Compatibility of This Patch
The following is a list of product versions and platforms compatible with this patch.
Product Name | Product Version | Platform
VSJ JBoss Edition | 3.2 | Sun/Oracle/openjdk JDK 1.4 and above
VSJ WebSphere Edition | 3.2 | Sun/Oracle/openjdk JDK 1.4 and above
VSJ WebLogic Edition | 3.2 Patch 3550 | Sun/Oracle/openjdk JDK 1.4 and above
VSJ Patch 3560 | 3.2, 3.3 | Sun/Oracle/openjdk JDK 1.4 and above
VSJ Patch 3609 | 3.2, 3.3 | Sun/Oracle/openjdk JDK 1.4 and above
VSJ Tomcat Edition | 3.3 | Sun/Oracle/openjdk JDK 1.4 and above
VSJ Standard Edition | 3.3 Patch 3548 | Sun/Oracle/openjdk JDK 1.4 and above
VSJ Standard Edition | 3.3 Patch 3596 | Sun/Oracle/openjdk JDK 1.4 and above
Installing This Patch
This patch updates Java classes in compatible VSJ releases listed above. It provides new implementations of some existing classes and also adds new classes.
The classes that constitute this patch are packaged in a JAR file, vsj-patch-3598.jar, included in this patch distribution. The classes from this patch JAR file must be merged into the appropriate VSJ JAR file in the applicable VSJ release. There are two ways to perform this merge: manually, or using the Ant build.xml included in this patch distribution.
To install this patch using Ant:
Install Apache Ant if you do not have it already, and configure your PATH and JAVA_HOME environment variables.
Identify the JAR file that must be patched in your VSJ release.
For VSJ 3.2 releases, this is lib/vsj-*-3.2.jar (for example, vsj-weblogic-3.2.jar)
For VSJ Standard Edition 3.3, this is lib/vsj-standard-3.3.jar
For VSJ Tomcat Edition 3.3, this is lib/vsj-tomcat-3.3-core.jar
Edit the apply-patch.properties file (included in this patch distribution) to specify the path to the JAR file identified above.
Change to the directory that contains this unpacked patch distribution (including the apply-patch.properties, build.xml, and vsj-patch-3598.jar files).
Run Ant ("ant") with no arguments. This will replace the JAR file identified above with an updated version that includes the new classes from the patch JAR file.

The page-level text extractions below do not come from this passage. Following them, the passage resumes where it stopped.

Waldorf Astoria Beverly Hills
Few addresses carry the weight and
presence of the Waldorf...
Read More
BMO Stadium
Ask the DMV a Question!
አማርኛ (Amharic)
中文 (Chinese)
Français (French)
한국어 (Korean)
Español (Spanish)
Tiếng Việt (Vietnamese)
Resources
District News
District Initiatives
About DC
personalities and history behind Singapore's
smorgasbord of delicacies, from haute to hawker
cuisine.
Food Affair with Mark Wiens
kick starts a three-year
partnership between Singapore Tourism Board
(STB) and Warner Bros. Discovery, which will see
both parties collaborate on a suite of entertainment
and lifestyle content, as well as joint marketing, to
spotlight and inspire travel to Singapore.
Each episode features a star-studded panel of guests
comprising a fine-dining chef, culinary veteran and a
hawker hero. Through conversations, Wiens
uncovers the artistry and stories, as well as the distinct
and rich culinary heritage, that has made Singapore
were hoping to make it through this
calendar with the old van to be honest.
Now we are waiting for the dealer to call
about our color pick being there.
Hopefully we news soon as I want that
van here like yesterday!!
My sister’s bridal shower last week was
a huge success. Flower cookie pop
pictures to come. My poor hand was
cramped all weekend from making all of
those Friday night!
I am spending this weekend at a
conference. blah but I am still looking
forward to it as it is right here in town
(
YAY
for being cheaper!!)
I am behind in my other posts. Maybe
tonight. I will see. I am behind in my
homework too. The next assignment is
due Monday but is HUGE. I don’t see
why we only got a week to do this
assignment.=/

Follow the appropriate process for your VSJ release to use the modified JAR file in your applications. (For VSJ Standard Edition, rebuild your web applications using the modified JAR file and then redeploy them. For other VSJ editions, copy the modified JAR file into the appropriate location in your Java application server, just as you previously did when installing the unmodified JAR file from your original VSJ release).
To install this patch manually:
Find the "jar" command in your Java JDK / JRE.

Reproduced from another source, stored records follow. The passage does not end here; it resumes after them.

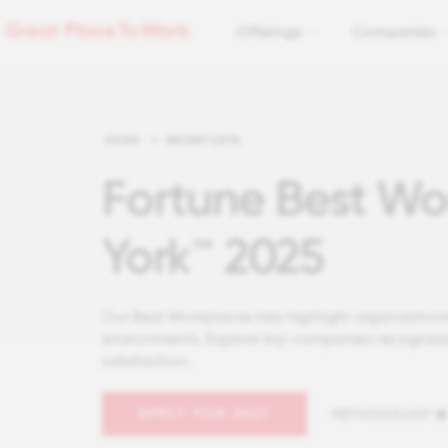
Offerings
Companies
HOME
>
RECENT LISTS
Fortune Best Wo
York™ 2025
Our Best Workplaces lists highlight organizations
environments. Explore top companies recognize
satisfaction.
APPLY FOR 2027
METHODOLOGY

Use jar's "x" and "f" options to extract the classes from vsj-patch-3598.jar into a temporary directory tree.
Identify the JAR file that must be patched in your VSJ release (as above).
Use jar's "u" and "f" options to update that JAR file with the contents of the temporary directory tree.
Remove the temporary directory tree.
Follow the appropriate process for your VSJ release to use the modified JAR file in your applications. (For VSJ Standard Edition, rebuild your web applications using the modified JAR file and then redeploy them. For other VSJ editions, copy the modified JAR file into the appropriate location in your Java application server, just as you previously did when installing the unmodified JAR file from your original VSJ release).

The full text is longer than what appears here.